### PROBLEM TO WORK ON
Would you restate the full listing word for word and omit its pictures?

### MATERIAL TO PROCESS

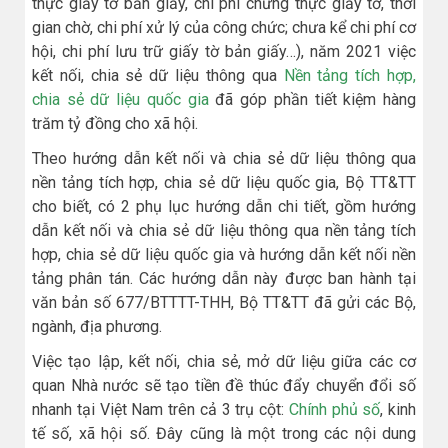
thực giấy tờ bản giấy, chi phí chứng thực giấy tờ, thời
gian chờ, chi phí xử lý của công chức; chưa kể chi phí cơ
hội, chi phí lưu trữ giấy tờ bản giấy…), năm 2021 việc
kết nối, chia sẻ dữ liệu thông qua
Nền tảng tích hợp,
chia sẻ dữ liệu quốc gia
đã góp phần tiết kiệm hàng
trăm tỷ đồng cho xã hội.
Theo hướng dẫn kết nối và chia sẻ dữ liệu thông qua
nền tảng tích hợp, chia sẻ dữ liệu quốc gia, Bộ TT&TT
cho biết, có 2 phụ lục hướng dẫn chi tiết, gồm hướng
dẫn kết nối và chia sẻ dữ liệu thông qua nền tảng tích
hợp, chia sẻ dữ liệu quốc gia và hướng dẫn kết nối nền
tảng phân tán. Các hướng dẫn này được ban hành tại
văn bản số 677/BTTTT-THH, Bộ TT&TT đã gửi các Bộ,
ngành, địa phương.
Việc tạo lập, kết nối, chia sẻ, mở dữ liệu giữa các cơ
quan Nhà nước sẽ tạo tiền đề thúc đẩy chuyển đổi số
nhanh tại Việt Nam trên cả 3 trụ cột:
Chính phủ số
, kinh
tế số, xã hội số. Đây cũng là một trong các nội dung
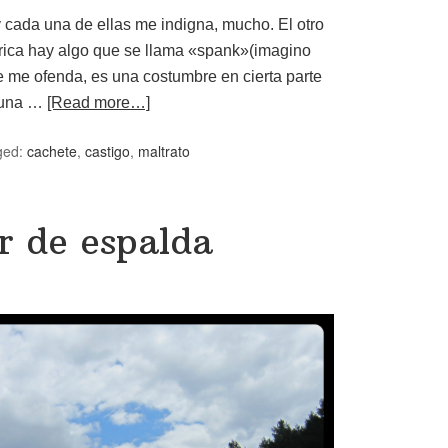
cada una de ellas me indigna, mucho. El otro
ica hay algo que se llama «spank»(imagino
e me ofenda, es una costumbre en cierta parte
, una …
[Read more…]
ged:
cachete
,
castigo
,
maltrato
r de espalda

### REPLY TO THE TASK
thực giấy tờ bản giấy, chi phí chứng thực giấy tờ, thời
gian chờ, chi phí xử lý của công chức; chưa kể chi phí cơ
hội, chi phí lưu trữ giấy tờ bản giấy…), năm 2021 việc
kết nối, chia sẻ dữ liệu thông qua
Nền tảng tích hợp,
chia sẻ dữ liệu quốc gia
đã góp phần tiết kiệm hàng
trăm tỷ đồng cho xã hội.
Theo hướng dẫn kết nối và chia sẻ dữ liệu thông qua
nền tảng tích hợp, chia sẻ dữ liệu quốc gia, Bộ TT&TT
cho biết, có 2 phụ lục hướng dẫn chi tiết, gồm hướng
dẫn kết nối và chia sẻ dữ liệu thông qua nền tảng tích
hợp, chia sẻ dữ liệu quốc gia và hướng dẫn kết nối nền
tảng phân tán. Các hướng dẫn này được ban hành tại
văn bản số 677/BTTTT-THH, Bộ TT&TT đã gửi các Bộ,
ngành, địa phương.
Việc tạo lập, kết nối, chia sẻ, mở dữ liệu giữa các cơ
quan Nhà nước sẽ tạo tiền đề thúc đẩy chuyển đổi số
nhanh tại Việt Nam trên cả 3 trụ cột:
Chính phủ số
, kinh
tế số, xã hội số. Đây cũng là một trong các nội dung
cada una de ellas me indigna, mucho. El otro
ica hay algo que se llama «spank»(imagino
e me ofenda, es una costumbre en cierta parte
, una …
[Read more…]
ged:
cachete
,
castigo
,
maltrato
r de espalda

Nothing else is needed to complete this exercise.